The Russian central bank has purchased millions of roubles to prevent the collapse of the Moscow stock exchange and prop up the currency after it plunged to an all-time low of 89.60 against the dollar.
In a scramble to prevent the invasion of Ukraine pushing Russia’s financial system into meltdown, officials in Moscow closed the stock exchange while the Bank of Russia mounted a rescue operation to put a floor under the skidding rouble.
By midday, the stock market had reopened and the rouble recovered to trade at 84 to the dollar, though late in the day it climbed back to 87 and analysts said an escalation of the war could force the central bank to intervene further to prevent the currency sinking even lower.
“To stabilise the situation on the financial market, the Bank of Russia decided to start interventions on the currency market,” the central bank said.
Russia’s main stock exchange fell 30% after reopening, falling from 3,000 to 2,000 points, while the MSCI index of shares in Russian companies traded in London and New York dropped by 45%.
Kremlin spokesperson Dmitry Peskov said Russia had created a financial safety net to withstand market volatility and said the “emotional” reaction of the financial markets to Russia’s invasion of Ukraine would even out. He added that all necessary measures were being taken to ensure the market reaction was as brief as possible.

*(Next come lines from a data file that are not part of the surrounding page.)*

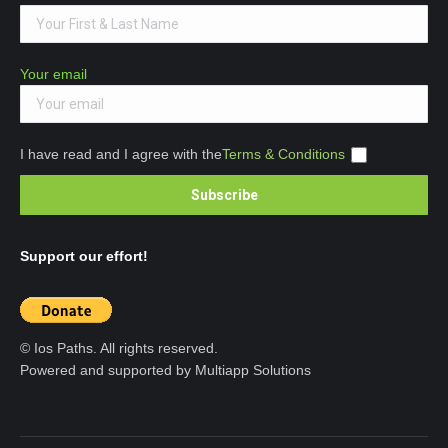
Your email
I have read and I agree with the
Terms & Conditions
Support our effort!
© Ios Paths. All rights reserved.
Powered and supported by Multiapp Solutions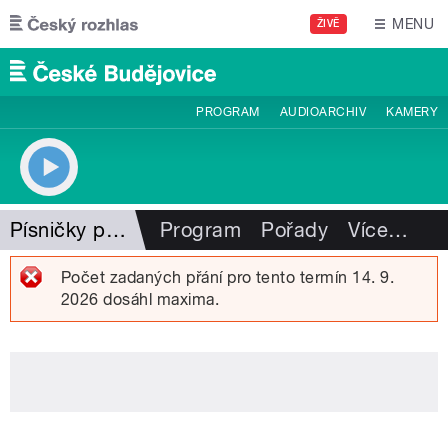
Přejít k hlavnímu obsahu
MENU
ŽIVĚ
PROGRAM
AUDIOARCHIV
KAMERY
Písničky pro radost
Program
Pořady
Více
…
Počet zadaných přání pro tento termín 14. 9.
2026 dosáhl maxima.
Chybová zpráva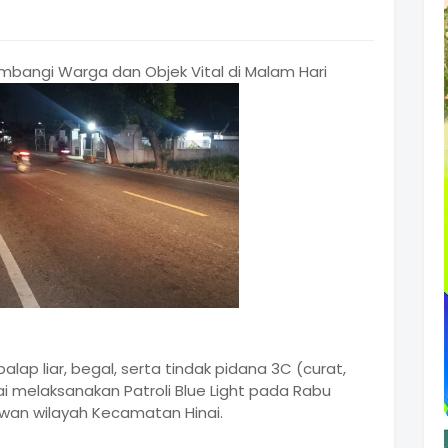
mbangi Warga dan Objek Vital di Malam Hari
lap liar, begal, serta tindak pidana 3C (curat,
ai melaksanakan Patroli Blue Light pada Rabu
awan wilayah Kecamatan Hinai.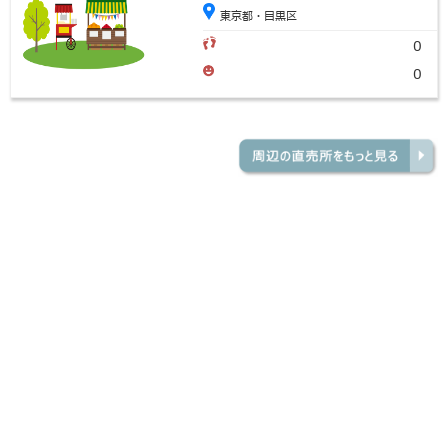
東京都・目黒区
0
0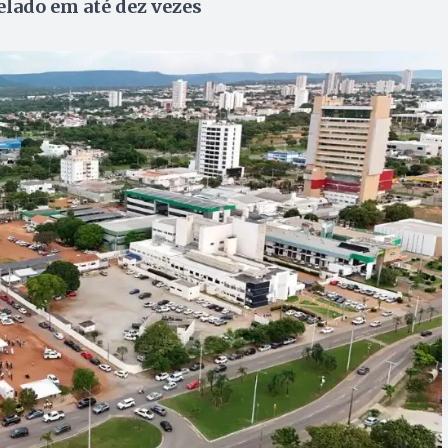
elado em até dez vezes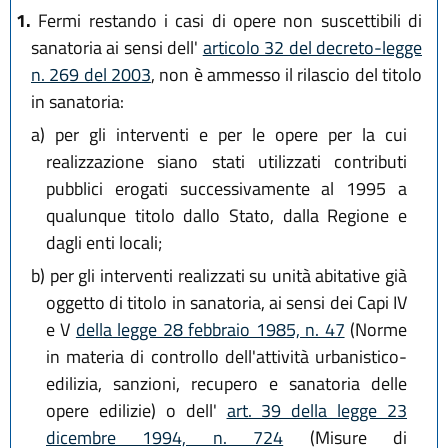
1.
Fermi restando i casi di opere non suscettibili di
L.R. 29 dicembre 2025, n. 11
sanatoria ai sensi dell'
articolo 32 del decreto-legge
L.R. 28 luglio 2026, n. 9
n. 269 del 2003
, non è ammesso il rilascio del titolo
in sanatoria:
a)
per gli interventi e per le opere per la cui
realizzazione siano stati utilizzati contributi
pubblici erogati successivamente al 1995 a
qualunque titolo dallo Stato, dalla Regione e
dagli enti locali;
b)
per gli interventi realizzati su unità abitative già
oggetto di titolo in sanatoria, ai sensi dei Capi IV
e V
della legge 28 febbraio 1985, n. 47
(Norme
in materia di controllo dell'attività urbanistico-
edilizia, sanzioni, recupero e sanatoria delle
opere edilizie) o dell'
art. 39 della legge 23
dicembre 1994, n. 724
(Misure di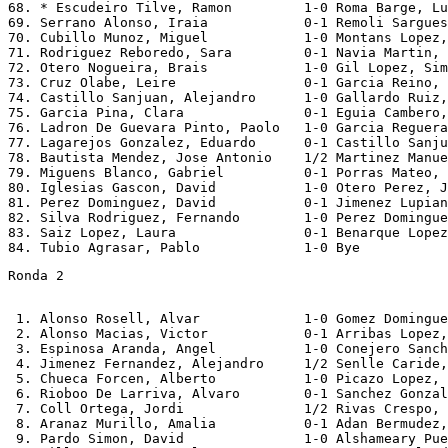
68. * Escudeiro Tilve, Ramon         1-0 Roma Barge, Lu
69. Serrano Alonso, Iraia            0-1 Remoli Sargues
70. Cubillo Munoz, Miguel            1-0 Montans Lopez,
71. Rodriguez Reboredo, Sara         0-1 Navia Martin, 
72. Otero Nogueira, Brais            1-0 Gil Lopez, Sim
73. Cruz Olabe, Leire                0-1 Garcia Reino, 
74. Castillo Sanjuan, Alejandro      1-0 Gallardo Ruiz,
75. Garcia Pina, Clara               0-1 Eguia Cambero,
76. Ladron De Guevara Pinto, Paolo   1-0 Garcia Reguera
77. Lagarejos Gonzalez, Eduardo      0-1 Castillo Sanju
78. Bautista Mendez, Jose Antonio    1/2 Martinez Manue
79. Miguens Blanco, Gabriel          0-1 Porras Mateo, 
80. Iglesias Gascon, David           1-0 Otero Perez, J
81. Perez Dominguez, David           0-1 Jimenez Lupian
82. Silva Rodriguez, Fernando        1-0 Perez Domingue
83. Saiz Lopez, Laura                0-1 Benarque Lopez
Ronda 2
 1. Alonso Rosell, Alvar             1-0 Gomez Domingue
 2. Alonso Macias, Victor            0-1 Arribas Lopez,
 3. Espinosa Aranda, Angel           1-0 Conejero Sanch
 4. Jimenez Fernandez, Alejandro     1/2 Senlle Caride,
 5. Chueca Forcen, Alberto           1-0 Picazo Lopez, 
 6. Rioboo De Larriva, Alvaro        0-1 Sanchez Gonzal
 7. Coll Ortega, Jordi               1/2 Rivas Crespo, 
 8. Aranaz Murillo, Amalia           0-1 Adan Bermudez,
 9. Pardo Simon, David               1-0 Alshameary Pue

After weeks of denying plans to attack Ukraine, Russian forces fired missiles at several Ukrainian cities and landed troops on its coast, prompting analysts to predict that severe pressure on global financial markets was likely to persist over the coming weeks.
Russia’s currency, bonds and stocks all sank before its central bank announced its first foreign exchange intervention to shore up financial stability since 2014, when the country annexed Crimea from Ukraine.
Russia holds a formidable war chest of more than $600bn (£450bn) in foreign-exchange reserves and gold that it can use in currency markets to prop up the rouble.
A rapidly depreciating currency makes it harder to pay off foreign debts and leads to higher prices on imported goods and lower returns on exports.
Officials at the Bank of Russia are understood to have sold foreign reserves to buy roubles to put a floor under the price, though the extent of the buying operation is not yet clear.
One of the biggest falls in the value of the rouble was against the euro. Before the recent round of geopolitical tensions between Moscow and the west began to escalate in October, the rouble was trading at around 80 to the euro. It is now heading towards 90.
Susannah Streeter, senior investment and markets analyst at stockbroker Hargreaves Lansdown, said: “Market volatility has increased since the beginning of the year, stoked by rising interest rates, and today’s news has added fuel to the market turbulence.”
As the US said it may cut off Russia’s top banks from dollar transactions if Moscow moves its troops into Ukraine, data showed in December that Russian banks brought $5bn in foreign exchange back to Moscow and moved some of their long-term foreign exchange holdings into more liquid assets if needed in an emergency.
To support Russian commercial banks under pressure from falling share prices and western sanctions, the central bank increased the daily amount of roubles it would swap for dollars from $3bn to $5bn. This will allow commercial banks to replenish the dollar stocks needed to repay foreign debts.
The Bank of Russia also expanded the list of securities it accepts as collateral in exchange for the liquidity it provides.
Markets are now bracing for the impact of fresh harsh western sanctions to punish Moscow for the invasion of Ukraine.
“The sanctions hit is going to be significant, unlike the soft sanctions imposed on Tuesday and Wednesday,” said the investment firm Renaissance Capital.
The effective interest rate on Russian government debt soared to almost 10% as bond investors sold heavily to seek safer havens, although the effect is expected to be limited as most of the debt is held by domestic financial institutions.
Ukraine’s government debt collapsed in value, pushing the country towards a further bailout by the International Monetary Fund.
The Washington-based lender of last resort said this week it was poised to start a virtual mission to Ukraine with a view to releasing $700m in aid.
Since 2014, the IMF has committed more than $20bn in loans to Ukraine in a series of bailouts, though in 2019 it demanded that Volodymyr Zelenskiy’s government show it would aggressively try to recoup an estimated $15bn that was stolen from more than 100 banks, including the country’s largest, PrivatBank, over the previous decade before a further $4bn was released.
The Russian central bank is expected to ease pressure on the rouble further by increasing its main interest rate, which it hopes will lure back foreign investors searching for high returns.
The bank is also expected to continue monetary tightening by raising interest rates as it struggles to rein in inflation, which is set to worsen from the falling rouble.